A successful fade of 2.5 years? Don't do it if you want that to continue successfully.
His parents may think that is odd. Of course they want to see/meet your family. They'd like to be assured that you're from "good stock". Don't do it. They just cannot understand what it is you have to hide. They think their son (your boyfriend) is a great guy (and so do you evidently), so they will never understand why you have to "hide" him from your parents. But if you don't, you're going to lose everything you've work towards for 2+ years.
For example, with 2.5 years invested, his parents surely assume you and he are having a "relationship". They no doubt, can accept that. It's normal for a young guy and gal talking about marriage. But NOT your parents. If your elder Dad gets word of this, you're not having a "relationship" -- you are fornicating. OMG! There goes the fade. There goes your freedom to have association with your parents, etc.
Simply said: Don't do it!
I think it's time to have a nice, serious and heart to heart conversation with your parents. I imagine that you are an adult, which means that one of the main points of conversation is that as an adult you are now in charge of your own decisions.
Easier said than done, though. Even in the messed up family I grew up in, I found it difficult to make that point to my parents. There's always fear to hurt them, but that also means that we are communicating that we are going to be responsible for everything in our lives, something not easy to do when you create some dependence by means of the WT.
However, the best way is to be honest, for them to hear things about you directly from you, and for them to start understanding that you are now an adult with your own ideas and decisions of what/who you want in your life. All that should come from you if you want the best outcome (IMO).
Does your boyfriend's family understand your parents are in a cult?
I don’t know your age or the circumstances but I am curious as to why your boyfriend’s parents want or need to meet your parents when you aren’t even engaged. I could understand your boyfriend wanting to meet your parents himself, but I’m not sure why his parents need to meet yours at this time. especially since their son hasn’t even met your parents yet.
You could tell your boyfriend’s family that you’ll introduce your parents to them sometime in the future when your relationship has progressed to that point or you could simply explain the situation to them and tell them that your parents are lovely people but they are involved in a very strict religious organization that prohibits dating outside the religion and it would complicate things for you right now if you were to meet them at this point.
Perhaps you could show them a few photos of your family and your self with them so they get the idea and perhaps that will be enough for them for now .
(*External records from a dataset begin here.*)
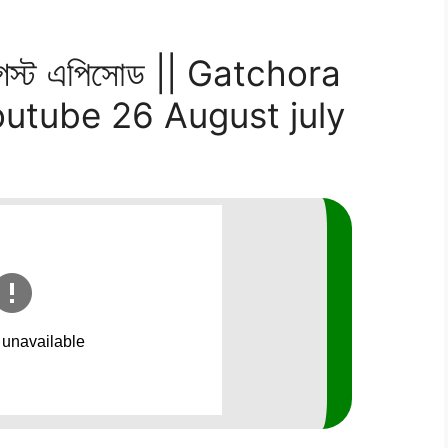
আগস্ট এপিসোড || Gatchora
outube 26 August july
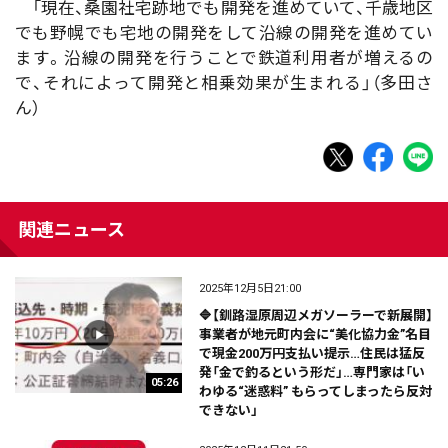
「現在、桑園社宅跡地でも開発を進めていて、千歳地区
でも野幌でも宅地の開発をして沿線の開発を進めてい
ます。沿線の開発を行うことで鉄道利用者が増えるの
で、それによって開発と相乗効果が生まれる」（多田さ
ん）
関連ニュース
2025年12月5日21:00
🔷【釧路湿原周辺メガソーラーで新展開】
事業者が地元町内会に“美化協力金”名目
で現金200万円支払い提示…住民は猛反
発「金で釣るという形だ」…専門家は「い
05:26
わゆる“迷惑料” もらってしまったら反対
できない」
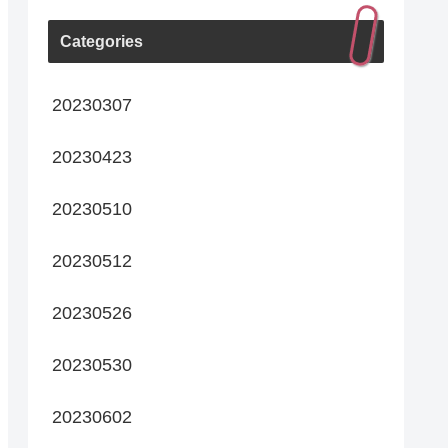
Categories
20230307
20230423
20230510
20230512
20230526
20230530
20230602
A Very Bad Idea! You can try to explain to him and his parents why your parents shouldn’t meet them. Easier said than done! I surely do hope they will understand why.
Sad to say, but it's certain that you're not going to come out of this unscathed.
Sooner or later, your parents will find out about your "worldly" boyfriend. You can then expect an ultimatum from them - it's either "God's organization," or the boyfriend. And of course, the threat that you will be cutting yourself off from them by your choice. Get ready.
If your dad is an elder, he will lose his position if it becomes known that he has "blessed" his daughter's relationship with a "worldly" guy, even if that daughter is (a) inactive and (b) not living at home.
That fact will most certainly influence his reaction. Plan accordingly.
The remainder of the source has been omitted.